H.K.  Je dirais que les kami japonais et les dieux grecs se ressemblent en ce qu’ils ont un côté très humain. Ils sont impulsifs, commettent des actes répréhensibles et tombent facilement amoureux. Mais, les divinités japonaises sont plus humains que les dieux grecs qui punissent les mortels à la moindre remise en cause de leur supériorité.

J’ajoute qu’à l’instar des humains, les kami travaillent — certains cultivent le riz, d’autres tissent. La déesse du soleil Amaterasu a pour mission, par exemple, de surveiller les métiers à tisser dans une haute plaine céleste. Les divinités ne sont pas omniscientes et tout comme les humains, les kami ont recours à la divination pour percer les mystères de l’inconnu. Amaterasu et son frère Susanoo sont des cas d’école, citons ce passage où Susanoo est mis à l’épreuve. Était-il sincère quand il promettait de ne pas attenter au rang de sa sœur, divinité principale des hautes sphères célestes ? Le frère et la soeur doivent chacun faire naître une descendance de l’attribut de l’autre.

Cette rivalité met également en évidence leur côté humain. Après avoir revendiqué la victoire, Susanoo se lance dans l’un de ses légendaires caprices, commettant des actes si odieux qu’Amaterasu part loin de lui se cacher dans une grotte, ce qui aggrave encore la situation puisque le monde se retrouve plongé dans l’obscurité. De tels débordements sont plus infantiles que divins, mais le frère et la soeur finissent par grandir et mûrir et tous deux gagnent en dignité dans la suite du récit mythologique.

La mort des dieux

— On aurait tendance à penser que les dieux sont immortels, mais dans la mythologie japonaise certains kami sont tués ou trouvent la mort. Comment cela se fait-il ?

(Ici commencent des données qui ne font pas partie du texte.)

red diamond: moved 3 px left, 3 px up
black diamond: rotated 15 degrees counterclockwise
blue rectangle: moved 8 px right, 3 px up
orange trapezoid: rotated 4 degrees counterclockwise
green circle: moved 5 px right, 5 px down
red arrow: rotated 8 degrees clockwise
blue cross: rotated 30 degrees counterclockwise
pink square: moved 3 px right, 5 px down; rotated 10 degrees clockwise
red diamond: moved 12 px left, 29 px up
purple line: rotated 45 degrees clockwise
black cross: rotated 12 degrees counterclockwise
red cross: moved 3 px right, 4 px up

H.K.  On peut y voir une transfiguration de la condition humaine. Le premier kami à trouver la mort est la divinité créatrice Izanami qui décède, brûlée par la naissance de la divinité du feu Kagutsuchi. Passée de vie à trépas, elle descend au pays de Yomi, le monde des morts. Son mari Izanagi, désireux de la ramener parmi les vivants part à sa recherche, mais son stratagème échoue et elle doit rester dans le monde souterrain, instaurant ainsi l’impermanence de la vie.

Dans l’ensemble, rares sont les récits décrivant la mort de divinités. Dans un passage, un kami décède, puni par sa propre traîtrise. Souvent, même s’ils sont tués, les dieux reviennent à la vie. Ôkuninushi par exemple, est assassiné par ses frères qui le jalousent, mais sa mère parvient à le ressusciter.

— Comment les Japonais rendaient-ils hommage aux divinités de leur pays autrefois ?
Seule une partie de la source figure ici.